# About this task
Find the line containing "Prawa Człowieka" in the records below. Copy exactly that line and each one after it, ending at the line containing "Język Migowy", and nothing more.
═════ Record extracts
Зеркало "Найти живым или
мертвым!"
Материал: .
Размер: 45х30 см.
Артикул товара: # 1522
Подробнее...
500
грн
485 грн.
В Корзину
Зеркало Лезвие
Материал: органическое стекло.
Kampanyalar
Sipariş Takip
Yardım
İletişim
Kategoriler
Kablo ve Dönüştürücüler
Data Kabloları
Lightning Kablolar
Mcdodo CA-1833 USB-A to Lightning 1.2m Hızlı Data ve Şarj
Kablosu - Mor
══════════
═════ Record extracts
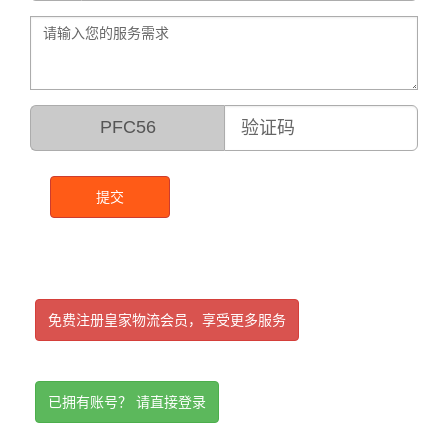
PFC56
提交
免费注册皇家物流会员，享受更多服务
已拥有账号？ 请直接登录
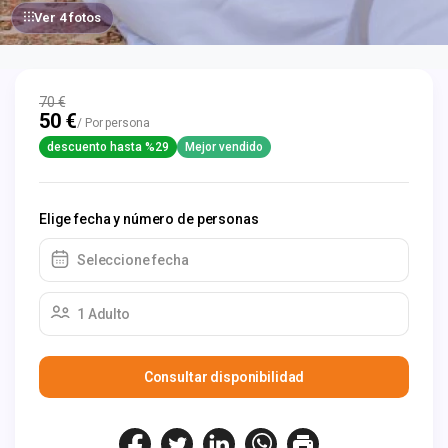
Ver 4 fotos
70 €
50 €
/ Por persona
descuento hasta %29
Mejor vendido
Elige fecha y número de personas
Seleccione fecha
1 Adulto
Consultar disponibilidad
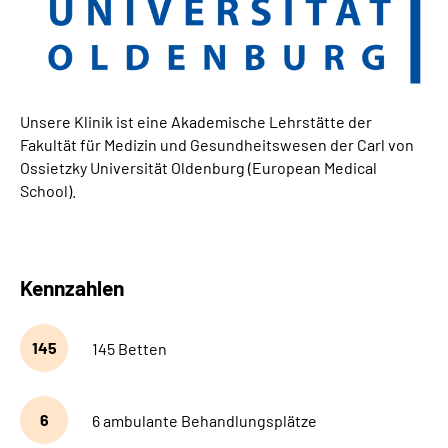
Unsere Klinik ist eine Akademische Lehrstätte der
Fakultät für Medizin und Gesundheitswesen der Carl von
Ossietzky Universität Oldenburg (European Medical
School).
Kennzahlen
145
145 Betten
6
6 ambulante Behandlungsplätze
══════════
═════ Record extracts
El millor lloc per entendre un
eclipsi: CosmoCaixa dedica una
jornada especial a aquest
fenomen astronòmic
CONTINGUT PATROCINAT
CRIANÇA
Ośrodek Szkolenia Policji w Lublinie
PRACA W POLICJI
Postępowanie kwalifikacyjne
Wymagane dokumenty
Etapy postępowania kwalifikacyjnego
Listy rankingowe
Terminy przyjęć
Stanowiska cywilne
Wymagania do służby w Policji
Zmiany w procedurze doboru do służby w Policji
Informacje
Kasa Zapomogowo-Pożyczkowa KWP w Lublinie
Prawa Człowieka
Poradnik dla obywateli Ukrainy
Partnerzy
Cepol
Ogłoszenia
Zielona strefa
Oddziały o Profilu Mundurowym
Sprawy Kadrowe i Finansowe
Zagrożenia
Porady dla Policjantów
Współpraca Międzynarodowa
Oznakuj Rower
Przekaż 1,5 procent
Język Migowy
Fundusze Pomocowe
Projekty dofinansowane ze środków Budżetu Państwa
══════════
# Answer for the task
Prawa Człowieka
Poradnik dla obywateli Ukrainy
Partnerzy
Cepol
Ogłoszenia
Zielona strefa
Oddziały o Profilu Mundurowym
Sprawy Kadrowe i Finansowe
Zagrożenia
Porady dla Policjantów
Współpraca Międzynarodowa
Oznakuj Rower
Przekaż 1,5 procent
Język Migowy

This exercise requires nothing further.